What information could determined, professional hackers make off with from your own company? If it’s on the network, if it’s on a server, then it could be stolen. And if hackers can gain access to your cloud systems (perhaps through social engineering, perhaps by exploiting bugs), then it’s game over. From pre-released movies and music albums by artists like Madonna, to sensitive healthcare data and credit-card numbers, if it’s on a network, it’s fair game.
No matter where you turn, vulnerabilities are everywhere. Apple patched a hole in its Network Time Protocol implementation. Who’d have thought attackers would use NTP? GitHub has new security flaws. ICANN has scary security flaws. Microsoft released flawed updates. Inexpensive Android phones and tablets are found to have backdoor malware baked right into the devices. I believe that 2015 will demonstrate that attackers can go anywhere and steal anything.
That’s why I think that savvy development organizations will focus on reviewing their new code and existing applications, prioritizing security over adding new functionality. It’s not fun, but it’s 100% necessary.
Big Cloud: Software-defined networking and Network Functions Virtualization are reinventing the network. The fuzzy line between intranet and Internet is getting fuzzier. Cloud Ethernet is linking the data center directly to the cloud. The network edge and core are indistinguishable. SDN and NFV are pushing functions like caching, encryption, load balancing and firewalls into the cloud, improving efficiency and enhancing the user experience.
In the next year, mainstream enterprise developers will begin writing (and rewriting) back-end applications to specifically target and leverage SDN/NFV-based networks. The question of whether the application is going to run on-premises or in the cloud will cease to be relevant. In addition, as cloud providers become more standards-based and interoperable, enterprises will gain more confidence in that model of computing. Get used to cloud APIs; they are the future.

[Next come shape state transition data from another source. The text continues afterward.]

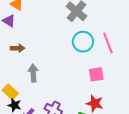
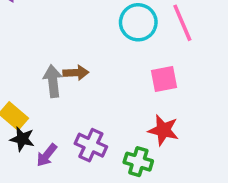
brown arrow: (18, 48) -> (76, 73), moved

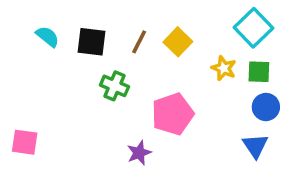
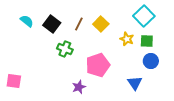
black square: (92, 42) -> (52, 24), turned 30
blue triangle: (255, 146) -> (135, 83), moved

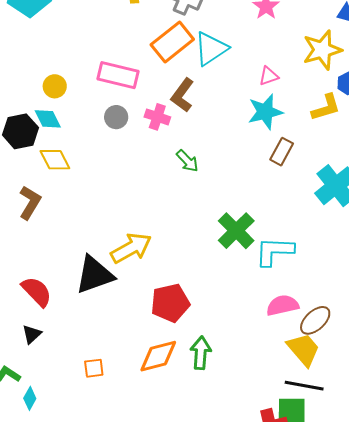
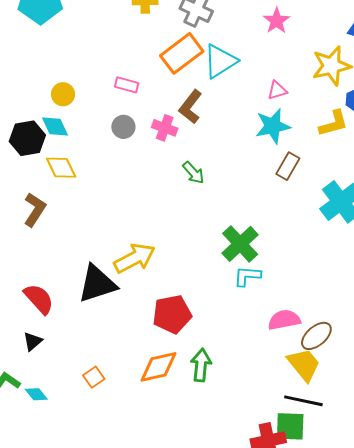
pink rectangle: (118, 75) -> (127, 85), size x0.6
cyan L-shape: (274, 251) -> (247, 276), moved, size x0.7
orange square: (94, 368) -> (94, 377), turned -30
cyan diamond: (30, 398) -> (36, 394), moved, turned -70

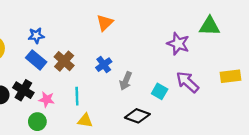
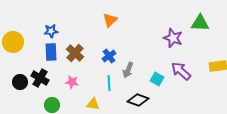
blue rectangle: (36, 60) -> (51, 52), turned 48
cyan line: (77, 96) -> (109, 83), moved
pink star: (47, 100) -> (72, 82), moved

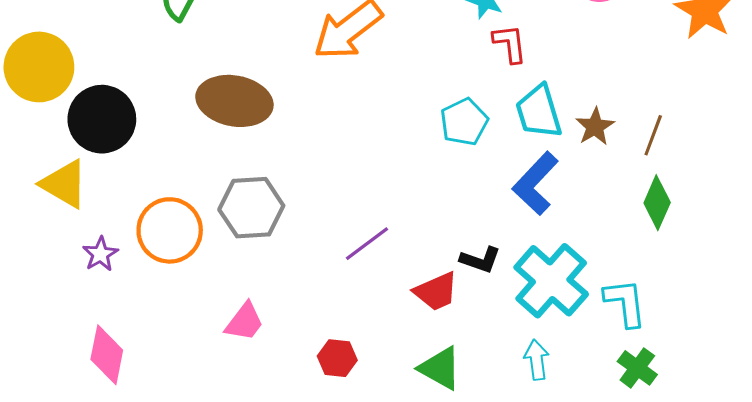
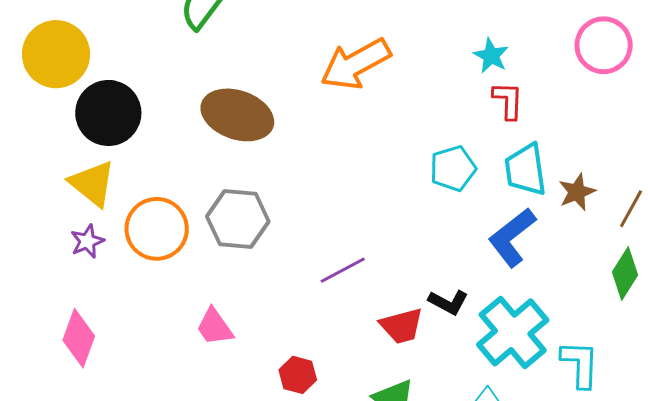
yellow triangle: (64, 184) -> (92, 183), moved
pink trapezoid: (244, 322) -> (215, 327), turned 99

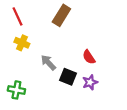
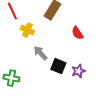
yellow cross: (22, 43) -> (27, 30), moved
red semicircle: (89, 57) -> (77, 33), moved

Looking to boost your job skills? Learn about SDN and NFV. Want to bolster your development team’s efforts? Study your corporate networking infrastructure, and tailor your efforts to matching the long-term IT plans. And put security first—both of your development environments and your deployed applications.
Big Goodbye: The tech media world is constantly changing, and not always for the better. The biggest one is the sunsetting of Dr. Dobb’s Journal, a website for serious programmers, and an enthusiastic bridge between the worlds of computer science and enterprise computing. After 38 years in print and online, the website will continue, but no new articles or content will be commissioned or published.
DDJ was the greatest programming magazine ever. There’s a lot that can be said about its sad demise, and I will refer you to two people who are quite eloquent on the subject: Andrew Binstock, the editor of DDJ, and Larry O’Brien, SD Times columnist and former editor of Software Development Magazine, which was folded into DDJ a long time ago.
Speaking as a long-time reader—and as one of the founding judges of DDJ’s Jolt Awards—I can assure you that Dr. Dobb’s will be missed.